Budget Considerations

Not all insurance plans cover the full cost of a hearing device. It’s understandable that your budget will be a concern when purchasing a hearing aid. There are many different price ranges, so work with your doctor to find one that fits your needs. Financing can also be available.

You should remember that your device is an investment in your health, which means that the long term benefits may outweigh short term financial constraints. Also, consider the full value of the services received. Whereas some clinics may charge less initially, other clinics offer comprehensive follow-up care

Work With Your Doctor/Hearing Specialist

Certain devices may be more appropriate for your condition, and your doctor will help steer you to the right one. With so many different sizes, you can find one that works for you. The CIC (completely-in-the-canal) or mini CIC is the most discrete hearing device, but it does have smaller batteries which means it has a shorter life. The in-the-canal (ITC) hearing aid is a custom fit device and less visible than larger styles, but because it is smaller it can be difficult to adjust.

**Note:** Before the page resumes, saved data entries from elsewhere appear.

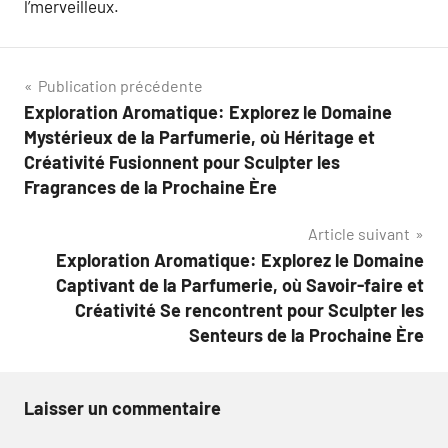
l’merveilleux.
Navigation
Publication précédente
Exploration Aromatique: Explorez le Domaine
de
Mystérieux de la Parfumerie, où Héritage et
l’article
Créativité Fusionnent pour Sculpter les
Fragrances de la Prochaine Ère
Article suivant
Exploration Aromatique: Explorez le Domaine
Captivant de la Parfumerie, où Savoir-faire et
Créativité Se rencontrent pour Sculpter les
Senteurs de la Prochaine Ère
Laisser un commentaire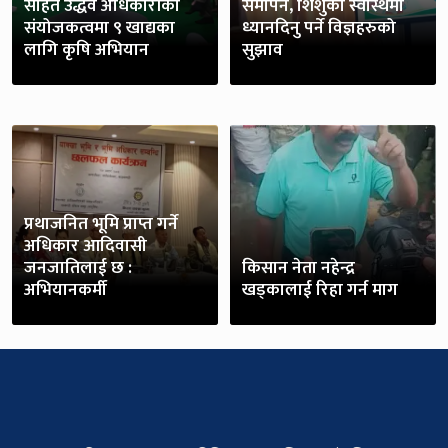
सहित उद्धव अधिकारीको
समापन, शिशुको स्वास्थमा
संयोजकत्वमा ९ खाद्यका
ध्यानदिनु पर्ने विज्ञहरुको
लागि कृषि अभियान
सुझाव
प्रथाजनित भूमि प्राप्त गर्ने
अधिकार आदिवासी
जनजातिलाई छ :
किसान नेता नहेन्द्र
अभियानकर्मी
खड्कालाई रिहा गर्न माग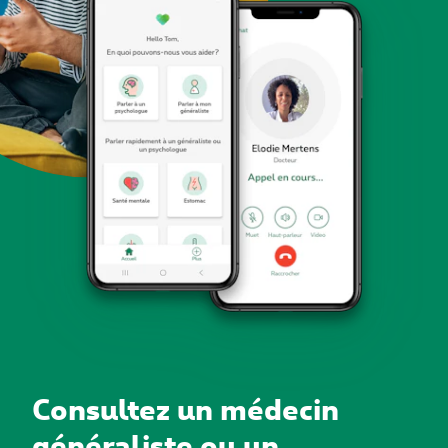
Consultez un médecin
généraliste ou un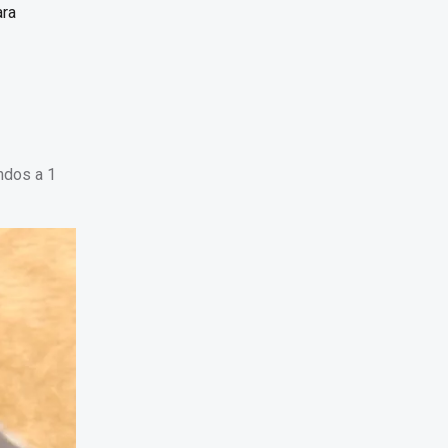
ara
ndos a 1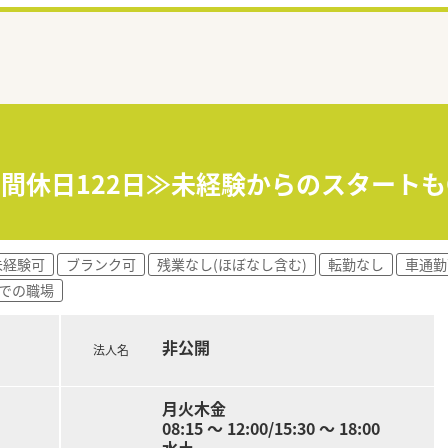
≪年間休日122日≫未経験からのスタート
未経験可
ブランク可
残業なし(ほぼなし含む)
転勤なし
車通勤
までの職場
非公開
法人名
月火木金
08:15 ～ 12:00/15:30 ～ 18:00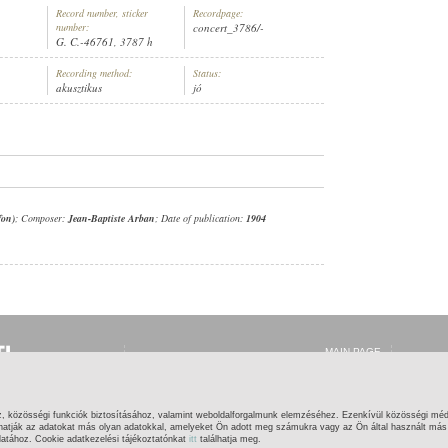
Record number, sticker
Recordpage:
number:
concert_3786/-
G. C.-46761, 3787 h
Recording method:
Status:
akusztikus
jó
ERT MÜLLER (XILOFON)
fon)
; Composer:
Jean-Baptiste Arban
; Date of publication:
1904
MAIN PAGE
LOG IN
REGISTRATION
WHAT IS THIS?
HELP
z, közösségi funkciók biztosításához, valamint weboldalforgalmunk elemzéséhez. Ezenkívül közösségi méd
CONTACT
hatják az adatokat más olyan adatokkal, amelyeket Ön adott meg számukra vagy az Ön által használt más s
latához. Cookie adatkezelési tájékoztatónkat
itt
találhatja meg.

The in-the-ear (ITE) hearing aid has more features because it is a bit larger than the CIC or ITC, but it may pick up wind noise that the others don’t. The ITE uses a larger battery, for a longer life, and it fits behind the ear, making it less discrete.

Your Hearing Can Have a New Chapter

While your level of your hearing loss will be a big factor in which device works for you, it doesn't have to be a life impairing disability. It’s important to work with your doctor, take the time to understand all your options, and find the device that fits you and the activities you enjoy in daily life. Ultimately, the goal of your device is to help you get more out of life!